While an interesting enough meditation on the intersection of Chinese literature and familial culture across the past century, the documentary Swimming Out Till the Sea Turns Blue is an overthought effort from master filmmaker Jia Zhang-ke. Closing out a trilogy of documentaries about Chinese artforms that includes 2006’s Dong and 2007’s Useless, Swimming Out Till the Sea Turns Blue (the director’s first feature length nonfiction effort since 2011) never nails down what story it wants to tell until it’s too late to salvage things. A film too caught up in depicting a specific, but dully depicted cultural event and an overly broad history lesson that the more personal aspects of the documentary can’t fully support, Swimming Out Till the Sea Turns Blue offers just enough insight into the writing process to avoid being a complete misfire.

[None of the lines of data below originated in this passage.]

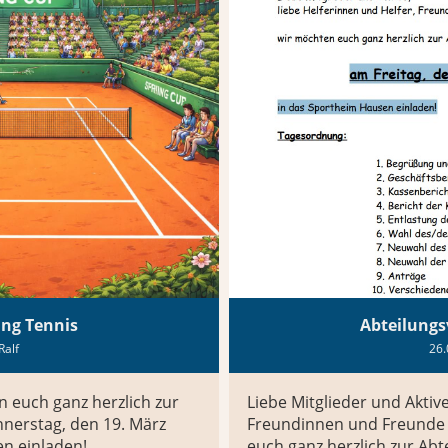
ng Tennis
Abteilung
Ralf
26.
n euch ganz herzlich zur
Liebe Mitglieder und Aktiv
nerstag, den 19. März
Freundinnen und Freunde 
en einladen!
euch ganz herzlich zur Ab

Zhang-ke builds Swimming Out Till the Sea Turns Blue around a once in a lifetime event that occurred in May of 2019: a mass gathering of authors from all over China in his native Shanxi Province. To explain the significance of such an event, Zhang-ke opens by examining the life and times of late writer and activist Ma Feng, who was also a documentarian of sorts. Ma Feng spent a good portion of his life living with his wife in Jia Family Village (which isn’t related to Zhang-ke or his family), a rural community that was written off by outsiders as a dump; a place that made people physically ill just by being there. While the Chinese belief that progress is only achievable through mass mobilization took root, Ma Feng’s experiences in Jia Family Village from the 1940s to the 1970s coloured and shaped the tone and substance of his writing.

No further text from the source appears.